- Church: Episcopal Church
- Diocese: Massachusetts
- Elected: 1971
- In office: 1972–1982
- Predecessor: John M. Burgess
- Successor: Barbara C. Harris

Orders
- Ordination: December 1940 by Henry Knox Sherrill
- Consecration: January 29, 1972 by John E. Hines

Personal details
- Born: January 5, 1915 Minneapolis, Minnesota, United States
- Died: December 3, 1992 (aged 77) Cambridge, Massachusetts, United States
- Denomination: Anglican
- Parents: LeRoy Arnold & Kate Fairchild
- Spouse: ; Margaret Day Bradley ​ ​(m. 1937)​ ; Harriet Borda Schmidgall ​ ​(m. 1978)​
- Children: 2
- Alma mater: Williams College

= Morris F. Arnold =

American bishop (1915–1992)

Morris Fairchild "Ben" Arnold (January 5, 1915 – December 3, 1992) served as suffragan bishop of the Episcopal Diocese of Massachusetts from 1972 to 1982.

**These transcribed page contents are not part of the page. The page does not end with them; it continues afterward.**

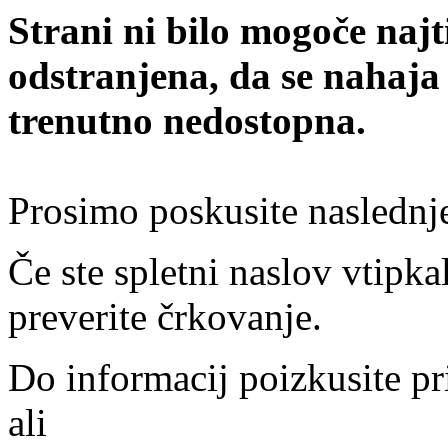
Strani ni bilo mogoče najt
odstranjena, da se nahaja
trenutno nedostopna.
Prosimo poskusite naslednj
Če ste spletni naslov vtipkal
preverite črkovanje.
Do informacij poizkusite pr
ali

==Early life and education==
Arnold was born on January 5, 1915, in Minneapolis, Minnesota, the son of LeRoy Arnold and Kate Fairchild. He graduated with a Bachelor of Arts magna cum laude from Williams College in 1936, and a Master of Divinity cum laude from the Episcopal Theological School in Cambridge, Massachusetts in 1940. He was awarded a Doctor of Divinity by Kenyon College in 1961 and another by Williams College in 1972.

==Family==
Arnold married Margaret Day Bradley on June 14, 1937, and together had a son and a daughter. After their divorce, Arnold married Harriet Borda Schmidgall, in January 1978.

==Ordained ministry==
Arnold was ordained deacon in June 1940, and priest in December 1940 by Bishop Henry Knox Sherrill of Massachusetts. He served as priest-in-charge of St John's Church in Saugus, Massachusetts between 1940 and 1943. He then served as chaplain in the United States Army and United States Army Air Forces during WWII, between 1943 and 1945, after which he became rector of Grace Church, Medford, Massachusetts. where he remained till 1950. Subsequently, he also served as chaplain at Tufts College in Boston between 1945 and 1950. He went on to become rector at Christ Church in Cincinnati, Ohio, in 1950, where he served until his election as bishop.

==Bishop==
Arnold was initially elected as Suffragan Bishop of California on February 3, 1959, however, he declined the election. He was elected again, this time as Suffragan Bishop of Massachusetts in 1971, and accepted. He was consecrated a bishop on January 29, 1972, in Trinity Church by Presiding Bishop John E. Hines. His episcopacy was characterized with advocacy on housing, poverty and other social issues. He retired in 1982. Arnold died on December 3, 1992.